Proclamation of the treaty by the President.

The steps to be taken with respect to the ABM Treaty should in part follow and in general parallel the steps remaining to be taken with respect to the Interim Agreement. Once the Senate and the House approve S.J. Res. 241, authorizing the President to approve the Interim Agreement, the next steps are:

Signature by the President of S.J. Res. 241.
Signature by the President of the U.S. written notice of acceptance of the interim Agreement (called for by Article VIII.)
Exchange of the U.S. and the U.S.S.R. written notices of acceptance of the Interim Agreement. (Under Article VIII of that Agreement the exchange of the notices is to take place simultaneously with the exchange of instruments of ratification of the ABM Treaty.)

The ABM Treaty does not specify where instruments of ratification are to be exchanged nor does the Interim Agreement specify where the written notices of acceptances are to be exchanged.
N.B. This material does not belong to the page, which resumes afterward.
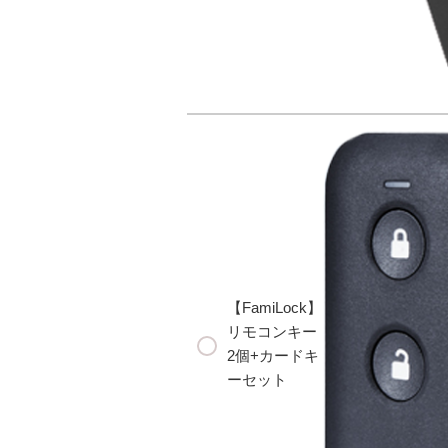
【FamiLock】
リモコンキー
2個+カードキ
ーセット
It is customary when a treaty is signed in the capital of one country to exchange ratification in the capital of the other country. Therefore the ratifications and written notices of acceptance should be exchanged in Washington as the treaty and agreement were signed in Moscow.

It would be appropriate to hold a public ceremony for any or all of the above mentioned steps.

R.T. Curran 3
  1. Source: National Archives, Nixon Presidential Materials, NSC Files, Box 842, ABMMIRV, ABM System, Vol. VII, August 1971. Limited Official Use.
  2. The Senate voted 88–2 in favor of the ABM Treaty.
  3. Curran signed above Miller’s typed name.